Friday, June 24, 2011

Honeybee Silk Proteins May be Useful as a Biomaterial

Production, Structure and in vitro Degradation of Electrospun Honeybee Silk Nanofibers
Acta Biomater, 2011 Jun 12

Honeybees produce silken cocoons containing four related fibrous proteins. High levels of each of the honeybee silk proteins can be produced recombinantly by fermentation in Escherichia coli.

In this study we have used electrospinning to fabricate a single recombinant honeybee silk protein, AmelF3, into nanofibers of around 200nm diameter. Infrared spectroscopy found that the molecular structure of the nanofibers was predominantly coiled coil, essentially the same as native honeybee silk.

Mats of the honeybee nanofibers were treated with methanol or by water annealing, which increased their β-sheet content and rendered them water insensitive.

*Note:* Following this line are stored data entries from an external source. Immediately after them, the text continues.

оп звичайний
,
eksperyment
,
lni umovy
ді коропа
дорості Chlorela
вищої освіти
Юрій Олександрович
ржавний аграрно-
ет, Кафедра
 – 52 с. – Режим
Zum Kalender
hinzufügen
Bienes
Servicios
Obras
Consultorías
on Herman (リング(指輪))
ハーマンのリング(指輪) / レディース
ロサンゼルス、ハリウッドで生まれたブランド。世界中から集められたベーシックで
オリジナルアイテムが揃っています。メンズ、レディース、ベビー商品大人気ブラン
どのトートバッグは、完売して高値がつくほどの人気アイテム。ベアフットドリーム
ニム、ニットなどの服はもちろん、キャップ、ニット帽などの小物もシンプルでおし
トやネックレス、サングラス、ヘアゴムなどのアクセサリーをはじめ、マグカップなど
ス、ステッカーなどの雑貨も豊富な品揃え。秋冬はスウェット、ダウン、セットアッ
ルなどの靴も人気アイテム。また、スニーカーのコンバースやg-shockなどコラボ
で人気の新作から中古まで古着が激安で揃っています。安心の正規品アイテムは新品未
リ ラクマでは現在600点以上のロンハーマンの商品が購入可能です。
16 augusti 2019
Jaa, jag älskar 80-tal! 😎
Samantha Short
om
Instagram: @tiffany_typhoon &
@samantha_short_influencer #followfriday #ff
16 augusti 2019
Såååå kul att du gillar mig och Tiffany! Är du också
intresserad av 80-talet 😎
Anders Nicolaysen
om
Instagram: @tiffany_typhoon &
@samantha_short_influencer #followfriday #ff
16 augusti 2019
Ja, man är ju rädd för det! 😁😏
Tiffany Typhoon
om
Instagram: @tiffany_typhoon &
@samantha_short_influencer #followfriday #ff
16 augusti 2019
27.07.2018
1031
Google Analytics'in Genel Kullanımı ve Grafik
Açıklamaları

The insoluble mats were degraded by protease on a time scale of hours to days. The protease gradually released proteins from the solid state and these were subsequently rapidly degraded into small peptides without the accumulation of partial degradation products.

Cell culture assays demonstrated that the mats allowed survival, attachment and proliferation of fibroblasts.

These results indicate that honeybee silk proteins meet many prerequisites for use as a biomaterial.